From the line containing "Redzone – Der NFL Podcast noch heute. Alle" down to the last line of the material below, copy each line exactly and leave out the rest.

Records:
▬▬▬▬▬▬▬▬▬▬
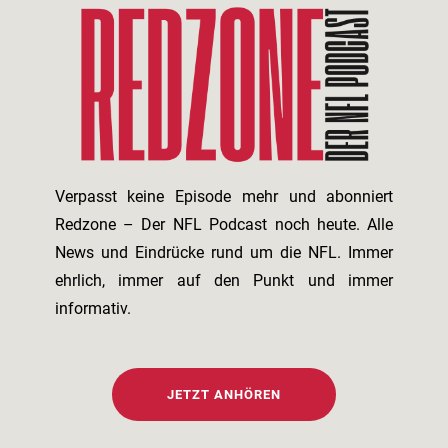
Verpasst keine Episode mehr und abonniert
Redzone – Der NFL Podcast noch heute. Alle
News und Eindrücke rund um die NFL. Immer
ehrlich, immer auf den Punkt und immer
informativ.
JETZT ANHÖREN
▬▬▬▬▬▬▬▬▬▬
Expected output:
Redzone – Der NFL Podcast noch heute. Alle
News und Eindrücke rund um die NFL. Immer
ehrlich, immer auf den Punkt und immer
informativ.
JETZT ANHÖREN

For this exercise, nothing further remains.